Exterior view of the distillery [Photo: Ian Gavan]
The Scotch producer recently unveiled a stunning new distillery and visitor experience on its hallowed Easter Elchies estate on the Speyside hillside, which has been home to the single malt since 1824.
The new site was launched with a glitzy event on May 23rd which attracted VIP guests and whisky lovers from all over the world.
Designed by internationally acclaimed architects Rogers Stirk Harbour + Partners, the new £140 million complex is a true work of art.
The new distillery roof [Photo: Ian Gavan]
A strikingly beautiful piece of contemporary architecture, the distillery was inspired by the ancient Scottish hills and cut into the slope of the land itself, maximising the aesthetic beauty of the building whilst minimising the visual impact on the Speyside landscape.
Covered in grass and wildflowers, the undulating timber roof structure is also one of the most complicated timber roof structures in the world, comprising 380,000 individual components.
Announced in 2012, construction of the new site began in December 2014 and took three years and six months to complete. During construction, up to 400 people specialising in over 20 different trades were employed on site.
The magnificent distillery also incorporates a state-of-the-art visitor experience, which opens its doors to the public on June 2nd, 2018.
The Macallan Bar [Photo: Ian Gavan]
The visitor’s experience, designed by museum developer Atelier Brückner, includes a series of interactive displays representing each of Macallan’s signature ‘six pillars’. Among them are a walk-through oak ‘forest’, a cask firing demonstration, and most impressive of all, the Macallan archive that boasts a collection of 398 bottles, 19 decanters and four flasks, all of which will be on public display for the first time ever.
There will, of course, be a bar where visitors can choose from 952 bottles to sample.
But never mind the building, what about the whisky it produces?
Well, the new distillery can churn out 15,000,000 litres of spirit each year, compared to its previous capacity of 11 million litres – an almost 36% increase in production for the brand.
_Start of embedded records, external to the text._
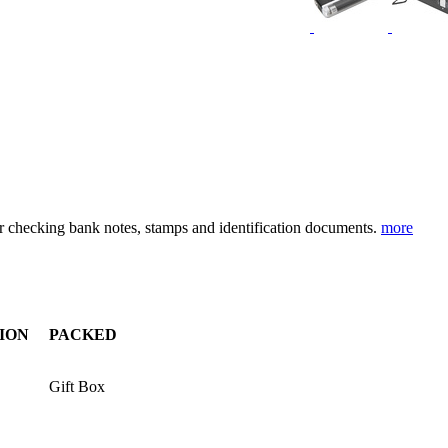
for checking bank notes, stamps and identification documents.
more
ION
PACKED
Gift Box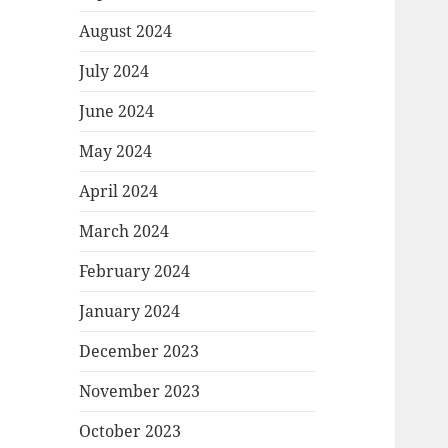
August 2024
July 2024
June 2024
May 2024
April 2024
March 2024
February 2024
January 2024
December 2023
November 2023
October 2023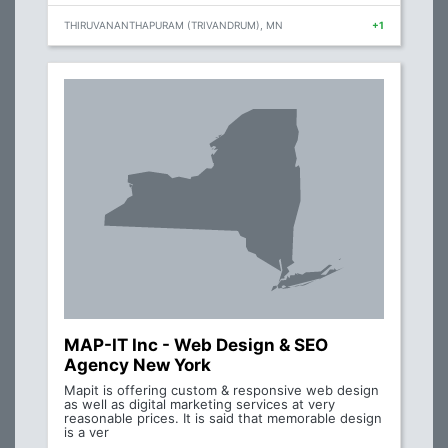
THIRUVANANTHAPURAM (TRIVANDRUM), MN
+1
MAP-IT Inc - Web Design & SEO
Agency New York
Mapit is offering custom & responsive web design
as well as digital marketing services at very
reasonable prices. It is said that memorable design
is a ver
That’s a lot of whisky!
Copper stills [Photo: Ian Gavan]
One of the most famous aspects of Macallan’s spirit production are its unusually small copper pot stills, which are so essential in producing its trademark heavy, oily and robust new make spirit.
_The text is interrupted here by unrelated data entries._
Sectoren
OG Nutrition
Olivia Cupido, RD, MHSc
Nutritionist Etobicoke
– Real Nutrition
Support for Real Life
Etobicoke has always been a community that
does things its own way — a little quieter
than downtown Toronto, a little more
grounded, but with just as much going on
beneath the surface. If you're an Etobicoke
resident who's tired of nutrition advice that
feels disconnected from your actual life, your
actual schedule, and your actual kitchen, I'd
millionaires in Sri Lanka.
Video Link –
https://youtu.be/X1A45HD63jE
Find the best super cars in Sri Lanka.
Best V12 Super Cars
The new distillery continues this tradition, upping the number of the stills from 14 to 36, all of which were crafted by Scottish coppersmiths Forsyths, who have been making the Macallan’s ‘curiously small’ stills since the 1950s.
These 36 stills are arranged in three circular ‘pods’ of 12, each containing eight spirit stills and four wash stills, which gives the interior of the distillery a real space-age kind of atmosphere.
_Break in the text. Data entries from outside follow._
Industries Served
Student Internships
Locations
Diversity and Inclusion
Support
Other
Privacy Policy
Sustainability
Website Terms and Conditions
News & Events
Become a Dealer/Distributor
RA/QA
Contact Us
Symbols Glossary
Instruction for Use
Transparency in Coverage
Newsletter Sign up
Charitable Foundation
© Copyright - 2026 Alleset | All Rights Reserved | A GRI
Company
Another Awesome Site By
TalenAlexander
Also included in the new site is a 17-tonne mash tun which is reportedly the largest in Scotland.
The move to a new distillery can sometimes impact the profile of the new make spirit, but Macallan has taken great care to ensure that its spirit remains the same despite its new production line.
Six pillars - Natural colours [Photo: Ian Gavan]
The Macallan’s Creative Director Ken Grier said: “As The Macallan has grown globally it has been very important that we make sure we can sustain demand for this wonderful amber liquid. We’ve taken exceptional care in making sure that the spirit that is produced in the new distillery is identical to the spirit that we produced in our previous distillery.”
Moving forward, Edrington has invested a total of £500m towards Macallan. The new distillery may be the jewel of the crown, but significant investment will also go into additional warehousing (they’re going to need it with the increased capacity!) and sourcing quality wood over the next 12 years for maturing their spirit.
The first whisky only ran through its stills in December last year, and since the spirit would have to be aged a minimum of three years before it can be called ‘Scotch whisky’, it is safe to say that we won’t be tasting any whisky from the new distillery anytime soon. Still, even if it takes 12 years for the first bottles of Macallan from the new distillery to be bottled, we are sure it will be worth the wait.